All Articles Finance Modern Money Thought Leadership: Aug. 14, 2012

Thought Leadership: Aug. 14, 2012

2 min read

Modern Money

The U.S. is on the right track with the Financial Accounting Standards Board’s expected-loss model, Tim Bush of Pensions and Investment Research Consultants writes in Financial News: “It is time for the [International Accounting Standards Board] to match the lead taken by the US and deliver accounting rules which help, not hinder, the accurate reflection of the recoverable amount of loans. The IASB has described its introduction of the incurred loss standard as ‘too little, too late.’ It is, indeed, a master of understatement.”

Eurasia Group President Ian Bremmer writes in the Financial Times that allegations over dealings with Iran that hit Standard Chartered this week are an example of a situation that poses a threat for other banks, as well: “Sanctions are a lot less eye-catching than air strikes or a blockade but it is now clearer than ever that they are the primary market risk to watch. Those who do not understand this are liable to take an unsympathetic beating from US officials.”

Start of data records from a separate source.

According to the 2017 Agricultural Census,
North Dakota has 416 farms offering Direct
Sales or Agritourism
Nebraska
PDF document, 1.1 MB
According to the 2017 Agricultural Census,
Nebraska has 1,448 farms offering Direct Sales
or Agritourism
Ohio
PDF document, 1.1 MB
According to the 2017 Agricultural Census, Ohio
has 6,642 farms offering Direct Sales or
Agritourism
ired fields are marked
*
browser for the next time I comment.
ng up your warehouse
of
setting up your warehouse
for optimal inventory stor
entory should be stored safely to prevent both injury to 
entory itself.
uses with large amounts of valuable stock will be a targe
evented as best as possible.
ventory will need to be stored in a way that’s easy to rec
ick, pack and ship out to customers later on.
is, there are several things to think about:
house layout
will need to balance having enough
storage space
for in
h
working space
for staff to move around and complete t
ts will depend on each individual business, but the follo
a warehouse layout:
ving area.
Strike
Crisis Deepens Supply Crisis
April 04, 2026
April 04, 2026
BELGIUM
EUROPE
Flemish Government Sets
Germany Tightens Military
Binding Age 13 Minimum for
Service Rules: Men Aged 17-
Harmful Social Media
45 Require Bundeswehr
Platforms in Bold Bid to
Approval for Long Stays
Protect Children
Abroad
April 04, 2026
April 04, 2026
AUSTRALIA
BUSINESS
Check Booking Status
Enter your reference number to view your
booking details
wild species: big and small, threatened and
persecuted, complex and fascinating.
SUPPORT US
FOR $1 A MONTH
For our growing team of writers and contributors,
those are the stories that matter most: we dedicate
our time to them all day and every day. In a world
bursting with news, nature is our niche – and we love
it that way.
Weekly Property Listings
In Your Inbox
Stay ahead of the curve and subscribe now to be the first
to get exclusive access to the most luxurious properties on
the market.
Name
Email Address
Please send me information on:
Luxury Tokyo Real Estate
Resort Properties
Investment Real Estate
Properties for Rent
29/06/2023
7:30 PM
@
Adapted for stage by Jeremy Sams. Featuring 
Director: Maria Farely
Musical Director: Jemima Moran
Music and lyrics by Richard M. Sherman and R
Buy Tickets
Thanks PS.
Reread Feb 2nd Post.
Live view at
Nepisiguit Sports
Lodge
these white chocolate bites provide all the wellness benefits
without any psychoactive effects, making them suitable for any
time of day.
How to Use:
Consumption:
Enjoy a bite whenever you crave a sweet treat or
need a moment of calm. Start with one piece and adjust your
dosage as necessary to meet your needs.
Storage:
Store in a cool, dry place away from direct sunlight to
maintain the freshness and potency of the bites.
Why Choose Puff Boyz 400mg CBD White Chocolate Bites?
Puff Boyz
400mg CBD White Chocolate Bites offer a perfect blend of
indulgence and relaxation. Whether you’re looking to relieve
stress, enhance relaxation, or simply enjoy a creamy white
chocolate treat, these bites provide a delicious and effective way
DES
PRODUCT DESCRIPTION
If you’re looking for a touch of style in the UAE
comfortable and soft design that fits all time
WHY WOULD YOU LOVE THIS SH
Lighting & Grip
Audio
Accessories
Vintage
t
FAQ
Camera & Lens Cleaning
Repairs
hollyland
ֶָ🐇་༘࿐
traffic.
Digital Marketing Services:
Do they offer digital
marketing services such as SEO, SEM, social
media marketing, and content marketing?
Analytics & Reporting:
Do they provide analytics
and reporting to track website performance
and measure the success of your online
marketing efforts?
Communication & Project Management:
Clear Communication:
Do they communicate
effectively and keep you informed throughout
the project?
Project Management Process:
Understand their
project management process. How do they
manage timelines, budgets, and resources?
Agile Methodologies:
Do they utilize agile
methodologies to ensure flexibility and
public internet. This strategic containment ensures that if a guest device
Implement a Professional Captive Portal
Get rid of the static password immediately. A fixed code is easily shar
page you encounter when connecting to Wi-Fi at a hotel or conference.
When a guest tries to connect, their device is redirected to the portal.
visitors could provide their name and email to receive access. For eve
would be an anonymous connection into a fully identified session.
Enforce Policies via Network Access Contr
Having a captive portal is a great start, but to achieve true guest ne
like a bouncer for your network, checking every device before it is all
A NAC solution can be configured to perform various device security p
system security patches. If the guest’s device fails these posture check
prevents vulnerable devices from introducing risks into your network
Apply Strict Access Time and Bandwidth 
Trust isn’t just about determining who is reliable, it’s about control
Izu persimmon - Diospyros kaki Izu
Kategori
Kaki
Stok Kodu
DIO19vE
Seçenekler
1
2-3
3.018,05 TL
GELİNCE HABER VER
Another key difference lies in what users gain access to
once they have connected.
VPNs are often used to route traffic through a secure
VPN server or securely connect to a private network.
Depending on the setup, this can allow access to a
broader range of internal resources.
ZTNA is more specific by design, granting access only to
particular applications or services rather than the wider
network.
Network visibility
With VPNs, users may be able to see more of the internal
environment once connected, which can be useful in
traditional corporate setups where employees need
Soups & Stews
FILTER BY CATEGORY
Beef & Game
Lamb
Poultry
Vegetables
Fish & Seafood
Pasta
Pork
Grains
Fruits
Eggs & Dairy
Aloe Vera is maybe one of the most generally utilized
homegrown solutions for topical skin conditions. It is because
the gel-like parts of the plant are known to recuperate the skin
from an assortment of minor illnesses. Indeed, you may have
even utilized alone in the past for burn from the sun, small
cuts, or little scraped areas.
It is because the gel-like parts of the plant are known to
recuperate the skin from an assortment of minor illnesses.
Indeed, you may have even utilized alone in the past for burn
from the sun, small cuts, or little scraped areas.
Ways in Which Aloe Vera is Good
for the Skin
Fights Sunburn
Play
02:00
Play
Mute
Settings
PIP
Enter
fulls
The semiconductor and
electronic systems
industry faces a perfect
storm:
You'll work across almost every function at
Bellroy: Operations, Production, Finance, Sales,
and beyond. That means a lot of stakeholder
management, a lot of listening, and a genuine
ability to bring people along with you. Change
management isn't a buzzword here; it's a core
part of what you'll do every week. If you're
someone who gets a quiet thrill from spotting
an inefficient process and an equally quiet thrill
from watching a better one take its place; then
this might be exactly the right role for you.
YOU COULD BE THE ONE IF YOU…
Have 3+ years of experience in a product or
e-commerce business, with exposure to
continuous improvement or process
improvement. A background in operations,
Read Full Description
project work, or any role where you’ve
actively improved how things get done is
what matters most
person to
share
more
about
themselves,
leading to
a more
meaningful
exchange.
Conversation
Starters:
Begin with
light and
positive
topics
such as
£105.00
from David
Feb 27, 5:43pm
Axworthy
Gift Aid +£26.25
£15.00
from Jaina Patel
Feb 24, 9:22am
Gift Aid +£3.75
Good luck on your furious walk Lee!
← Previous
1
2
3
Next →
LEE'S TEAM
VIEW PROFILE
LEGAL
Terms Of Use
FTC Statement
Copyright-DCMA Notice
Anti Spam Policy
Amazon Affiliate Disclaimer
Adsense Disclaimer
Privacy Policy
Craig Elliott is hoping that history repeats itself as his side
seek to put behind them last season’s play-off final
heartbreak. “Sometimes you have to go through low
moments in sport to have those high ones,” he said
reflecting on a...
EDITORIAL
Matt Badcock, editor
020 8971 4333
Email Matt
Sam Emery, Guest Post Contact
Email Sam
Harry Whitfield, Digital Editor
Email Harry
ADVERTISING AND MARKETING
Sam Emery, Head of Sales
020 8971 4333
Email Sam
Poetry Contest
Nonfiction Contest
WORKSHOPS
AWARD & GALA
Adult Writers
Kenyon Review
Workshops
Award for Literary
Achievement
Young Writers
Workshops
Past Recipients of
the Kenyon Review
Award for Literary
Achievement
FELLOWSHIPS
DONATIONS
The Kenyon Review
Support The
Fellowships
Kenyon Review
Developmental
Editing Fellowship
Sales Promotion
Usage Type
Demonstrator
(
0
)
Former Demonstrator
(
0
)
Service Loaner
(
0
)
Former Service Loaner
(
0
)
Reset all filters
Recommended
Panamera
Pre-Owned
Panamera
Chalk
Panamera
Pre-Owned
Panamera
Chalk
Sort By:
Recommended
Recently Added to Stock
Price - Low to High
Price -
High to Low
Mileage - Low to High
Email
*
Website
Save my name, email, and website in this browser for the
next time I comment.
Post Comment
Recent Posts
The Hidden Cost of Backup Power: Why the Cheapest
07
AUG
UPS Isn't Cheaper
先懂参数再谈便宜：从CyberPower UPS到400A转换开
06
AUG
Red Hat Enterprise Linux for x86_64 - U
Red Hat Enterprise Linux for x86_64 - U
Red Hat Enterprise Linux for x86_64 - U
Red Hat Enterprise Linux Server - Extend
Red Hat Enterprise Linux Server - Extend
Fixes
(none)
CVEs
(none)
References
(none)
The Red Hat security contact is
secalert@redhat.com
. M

Author and former software engineer Ellen Ullman explains in The New York Times why she had a laugh at the Securities and Exchange Commission’s consideration of heightened computer-systems testing after the Knight Capital trading glitch. “The best solution would be to bring back the ‘market makers’ of old, the people who stood between the bid and the asking price and were responsible for making the trade work,” she writes. “Yet I cannot imagine they will return. Technology does not run backward.”

Commodity Futures Trading Commission Chairman Gary Gensler writes in The New York Times that the London Interbank Offered Rate, surrounded by allegations of bank manipulation, perhaps should be replaced with benchmark rates “based on real transactions.”

Business Insurance makes the case that property/casualty insurers should not face tougher regulations under the Dodd-Frank Act and that the law has actually spurred changes that benefit the industry: “Establishment of the Federal Insurance Office and the reform of surplus lines marketplace regulation are examples of how the law improved the lot of insurers. Although we wish the FIO had been given greater regulatory authority, the office provides the U.S. insurance industry with an advocate in international regulatory matters.”